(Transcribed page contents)

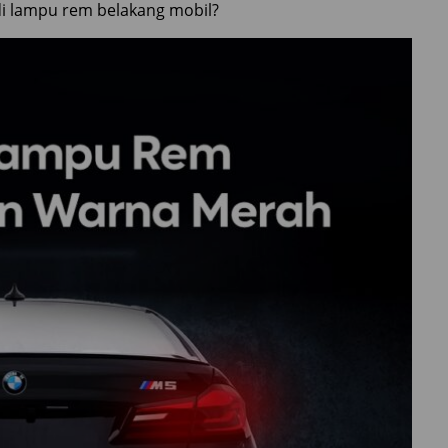
i lampu rem belakang mobil?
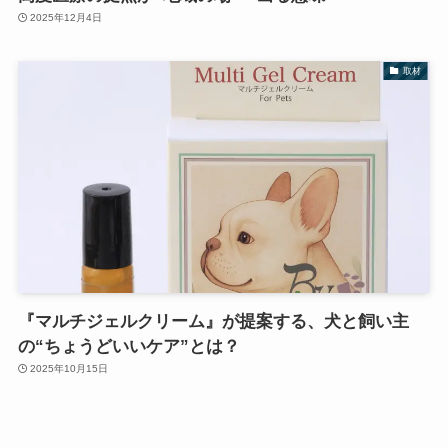
2025年12月4日
取材
『マルチジェルクリーム』が提案する、犬と飼い主
の“ちょうどいいケア”とは？
2025年10月15日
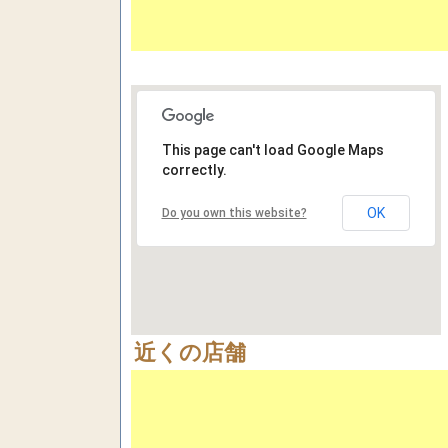
This page can't load Google Maps
correctly.
OK
Do you own this website?
近くの店舗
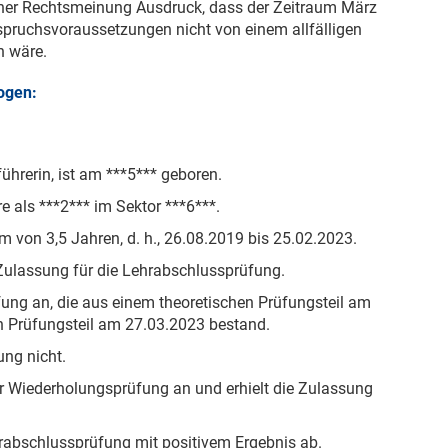
ner Rechtsmeinung Ausdruck, dass der Zeitraum März
pruchsvoraussetzungen nicht von einem allfälligen
n wäre.
wogen:
ührerin, ist am ***5*** geboren.
e als ***2*** im Sektor ***6***.
m von 3,5 Jahren, d. h.,
26.08.2019
bis
25.02.2023
.
Zulassung für die Lehrabschlussprüfung.
fung an, die aus einem theoretischen Prüfungsteil am
n Prüfungsteil am
27.03.2023
bestand.
ung nicht.
r Wiederholungsprüfung an und erhielt die Zulassung
rabschlussprüfung mit positivem Ergebnis ab.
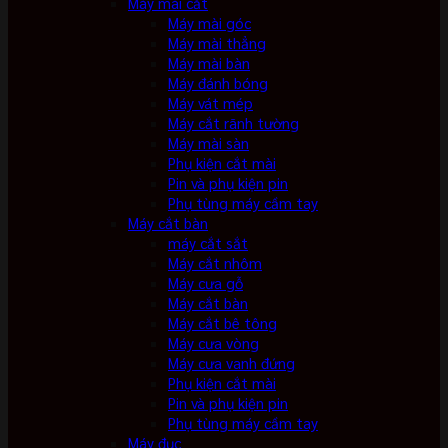
Máy mài cắt
Máy mài góc
Máy mài thẳng
Máy mài bàn
Máy đánh bóng
Máy vát mép
Máy cắt rãnh tường
Máy mài sàn
Phụ kiện cắt mài
Pin và phụ kiện pin
Phụ tùng máy cầm tay
Máy cắt bàn
máy cắt sắt
Máy cắt nhôm
Máy cưa gỗ
Máy cắt bàn
Máy cắt bê tông
Máy cưa vòng
Máy cưa vanh đứng
Phụ kiện cắt mài
Pin và phụ kiện pin
Phụ tùng máy cầm tay
Máy đục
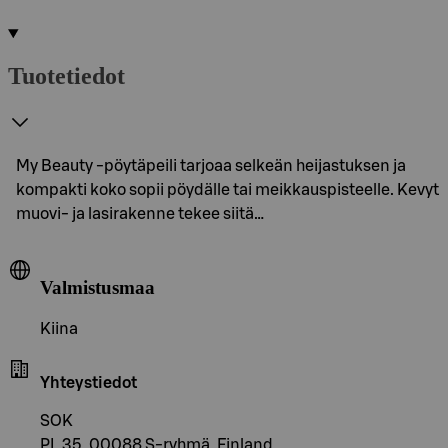
Tuotetiedot
My Beauty -pöytäpeili tarjoaa selkeän heijastuksen ja
kompakti koko sopii pöydälle tai meikkauspisteelle. Kevyt
muovi- ja lasirakenne tekee siitä…
Valmistusmaa
Kiina
Yhteystiedot
SOK
PL 35, 00088 S-ryhmä, Finland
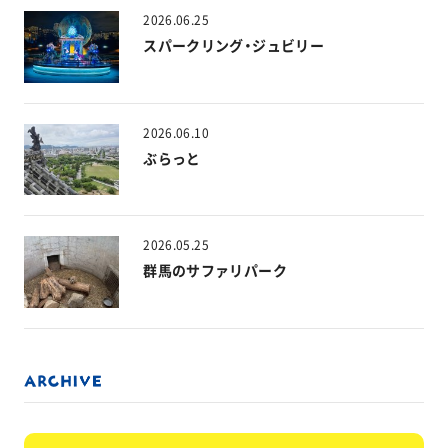
2026.06.25
スパークリング・ジュビリー
2026.06.10
ぶらっと
2026.05.25
群馬のサファリパーク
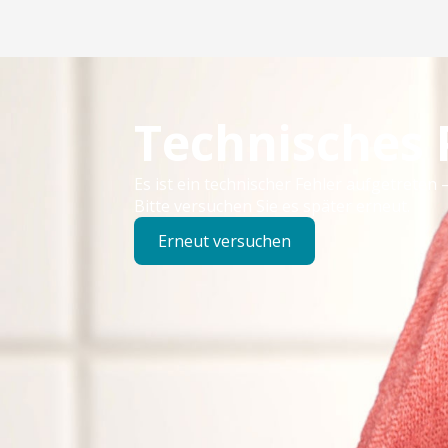
Technisches
Es ist ein technischer Fehler aufgetreten –
Bitte versuchen Sie es später erneut.
Erneut versuchen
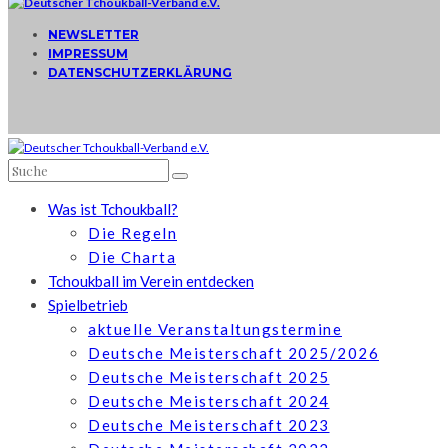
NEWSLETTER
IMPRESSUM
DATENSCHUTZERKLÄRUNG
Was ist Tchoukball?
Die Regeln
Die Charta
Tchoukball im Verein entdecken
Spielbetrieb
aktuelle Veranstaltungstermine
Deutsche Meisterschaft 2025/2026
Deutsche Meisterschaft 2025
Deutsche Meisterschaft 2024
Deutsche Meisterschaft 2023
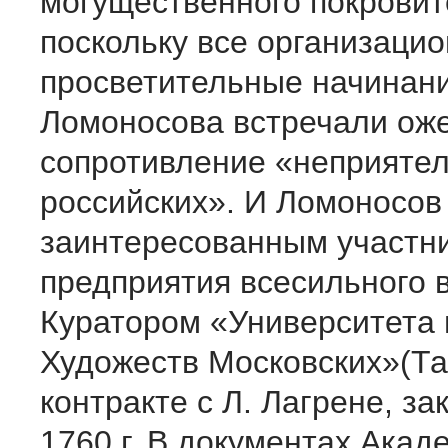
могущественного покровит
поскольку все организацио
просветительные начинан
Ломоносова встречали ож
сопротивление «неприятел
российских». И Ломоносов
заинтересованным участни
предприятия всесильного 
Куратором «Университета
Художеств Московских»(Та
контракте с Л. Лагрене, з
1760 г. В документах Акад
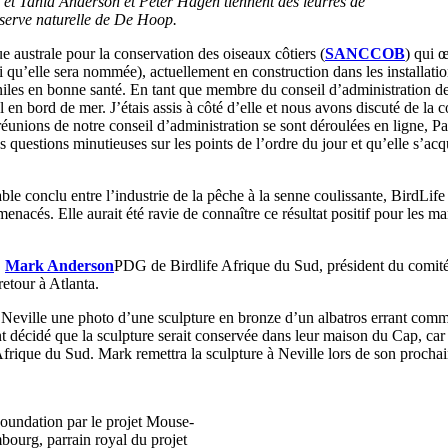
 et Tania Anderson et Peter Hagen tiennent des leurres de
réserve naturelle de De Hoop.
australe pour la conservation des oiseaux côtiers (
SANCCOB
) qui 
si qu’elle sera nommée), actuellement en construction dans les installa
véniles en bonne santé. En tant que membre du conseil d’administratio
tel en bord de mer. J’étais assis à côté d’elle et nous avons discuté de 
réunions de notre conseil d’administration se sont déroulées en ligne, 
s questions minutieuses sur les points de l’ordre du jour et qu’elle s’acq
ble conclu entre l’industrie de la pêche à la senne coulissante, BirdL
enacés. Elle aurait été ravie de connaître ce résultat positif pour les man
,
Mark Anderson
PDG de Birdlife Afrique du Sud, président du comi
retour à Atlanta.
t Neville une photo d’une sculpture en bronze d’un albatros errant co
 décidé que la sculpture serait conservée dans leur maison du Cap, car
Afrique du Sud. Mark remettra la sculpture à Neville lors de son procha
 Foundation par le projet Mouse-
bourg, parrain royal du projet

Exercise aim
From the records above, repeat exactly the lines from the one with "enacés. Elle aurait" through the one with "Afrique du Sud.", both included.

Exercise solution
enacés. Elle aurait été ravie de connaître ce résultat positif pour les man
,
Mark Anderson
PDG de Birdlife Afrique du Sud, président du comi
retour à Atlanta.
t Neville une photo d’une sculpture en bronze d’un albatros errant co
 décidé que la sculpture serait conservée dans leur maison du Cap, car
Afrique du Sud. Mark remettra la sculpture à Neville lors de son procha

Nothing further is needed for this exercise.